Just over a week ago the Immigrant was in Recife, Brazil, where at five thirty a.m. the sun is so brilliant it gives you an ice-cream headache. Not to be too reductive, but maybe this helps explain why despite hunger poverty and a violent-crime rate to rival downtown Detroit’s, Brazilians have forthright smiles and generous instincts. It’s hard to be depressed and self-absorbed in such bright light.
In Paris these days the sun rises at around eight and sets around five p.m. At least that’s the rumor. There is steady rain punctuated by hard rain. The wind rips umbrellas inside out. The sky is a roiling cauldron of clouds. But you’d better keep your eyes on the dim sidewalk below, if you want to avoid the wet slippery traps cigarette butts and dog poop.
Where to turn for illumination? In these portentous days of Advent, Parisians flock to traditional hivernal sources of light. The movies, definitely. No shortage here, with 139 titles on the billboards. The gazillion bulbs winking in the trees of the Champs-Elysees. Also popular is the pilgrimage to the window displays of the major department stores, aka ‘Les Grands Surfaces’. The holiday vitrines of Printemps, Galeries Lafayette and le Bon Marche’ are a hot cultural event meriting critiques in all the papers. (Check YouTube if you want a gander.)
Locals admire, but locals don’t shell out. The languages trumpeting VAT rebates over the in-store p.a. systems drop a big hint as to who the target shoppers are. Meanwhile, down-to-earth Parisians have their own department store elsewhere, the venerable, thriving, BHV, Bazaar de l’Hotel de Ville, where you can buy anything from plumbing supplies to prom dresses, albeit not super haute couture. (Today’s photo is the dramatic apex of my favorite BHV window display.)

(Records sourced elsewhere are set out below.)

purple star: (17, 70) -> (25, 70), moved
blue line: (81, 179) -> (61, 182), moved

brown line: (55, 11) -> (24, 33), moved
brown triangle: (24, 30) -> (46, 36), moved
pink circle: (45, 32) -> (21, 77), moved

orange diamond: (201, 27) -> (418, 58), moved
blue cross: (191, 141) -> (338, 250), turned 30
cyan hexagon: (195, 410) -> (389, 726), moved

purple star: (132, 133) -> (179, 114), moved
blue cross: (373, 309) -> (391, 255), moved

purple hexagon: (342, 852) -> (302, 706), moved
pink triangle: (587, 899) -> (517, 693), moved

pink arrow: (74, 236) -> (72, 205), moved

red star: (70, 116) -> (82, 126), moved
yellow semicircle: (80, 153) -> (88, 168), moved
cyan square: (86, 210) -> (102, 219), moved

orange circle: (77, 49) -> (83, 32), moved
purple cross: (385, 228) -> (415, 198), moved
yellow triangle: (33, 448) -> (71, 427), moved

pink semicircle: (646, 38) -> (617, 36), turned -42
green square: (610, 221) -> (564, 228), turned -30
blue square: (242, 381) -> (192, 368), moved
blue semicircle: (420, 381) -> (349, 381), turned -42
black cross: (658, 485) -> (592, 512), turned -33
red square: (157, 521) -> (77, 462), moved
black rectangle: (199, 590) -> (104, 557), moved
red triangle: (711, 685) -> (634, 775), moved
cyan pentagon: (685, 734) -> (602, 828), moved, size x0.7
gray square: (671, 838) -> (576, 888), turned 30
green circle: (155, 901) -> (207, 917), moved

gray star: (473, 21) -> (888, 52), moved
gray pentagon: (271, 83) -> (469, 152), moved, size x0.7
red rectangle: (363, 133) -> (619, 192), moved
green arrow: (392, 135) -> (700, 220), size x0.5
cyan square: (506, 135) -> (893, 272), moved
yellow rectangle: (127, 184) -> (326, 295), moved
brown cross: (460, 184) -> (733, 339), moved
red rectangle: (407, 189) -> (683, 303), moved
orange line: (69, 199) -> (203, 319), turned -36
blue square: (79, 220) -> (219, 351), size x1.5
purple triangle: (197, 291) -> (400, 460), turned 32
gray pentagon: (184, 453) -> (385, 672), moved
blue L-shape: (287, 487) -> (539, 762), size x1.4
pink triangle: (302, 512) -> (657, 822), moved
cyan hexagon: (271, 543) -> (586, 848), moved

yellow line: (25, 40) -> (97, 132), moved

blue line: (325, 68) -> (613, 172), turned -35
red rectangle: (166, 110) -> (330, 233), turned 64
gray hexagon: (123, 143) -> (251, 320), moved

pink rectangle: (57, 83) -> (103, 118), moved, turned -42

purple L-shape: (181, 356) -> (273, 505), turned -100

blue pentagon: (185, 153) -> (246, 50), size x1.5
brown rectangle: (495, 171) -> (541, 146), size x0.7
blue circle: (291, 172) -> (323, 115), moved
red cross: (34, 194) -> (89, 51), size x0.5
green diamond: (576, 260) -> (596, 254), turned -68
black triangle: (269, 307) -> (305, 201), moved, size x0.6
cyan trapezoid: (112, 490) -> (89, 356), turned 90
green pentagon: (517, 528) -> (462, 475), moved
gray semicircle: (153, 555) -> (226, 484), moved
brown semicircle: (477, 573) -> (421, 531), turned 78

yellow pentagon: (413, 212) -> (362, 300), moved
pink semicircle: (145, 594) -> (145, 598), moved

Where to take a walk, this time of year? The streets are crowded as cattle chutes, the Bois dank and gloomy. But there is a refuge. A splendidly lit park, warm and dry, where one can walk for miles and miles without once retracing one’s steps. The Louvre. Costs nine euros without a discount, about the same price as a movie. The trick is to avoid anything considered ‘worth the journey.’ Grab a map and choose a series of connected halls dedicated to the dead and not-so-famous where you’re guaranteed to wander nearly alone: Decorative Arts, say, or the billowy landscapes of French 19th century painting. You might discover that David, often put down as a kind of imperial yes-man, was in fact a sharp-eyed portraitist and that he fostered at least two prodigiously gifted female students. You might be saddened to learn that Gericault, having devoted his art to rendering the individual characters of his adored horses both noble and working-class, died from the agonizing consequences of a riding fall. Or be stopped by a case of gold jewelry worn by a girl of the Parisii tribe back in 250 BCE, so fine compared to the crusty stuff sold on the Place Vendome.
Wherever you are, it’s good to get lost.
Regarding the last post, an alert reader noted that Royal and Hollande have four children together, not two. And that the correct spelling is Martine Aubry, not Aubrey.
Also, the Immigrant acknowledges a gross prediction error. Thanks to a last-minute, strange-bedfellows coalition of Royal-haters, it was Aubry, not Royal, who won the election for head of the PS. Not that that’s much of a prize now. Especially with a mouth-foaming Segolene and her ‘Royalistes’ still contesting the result.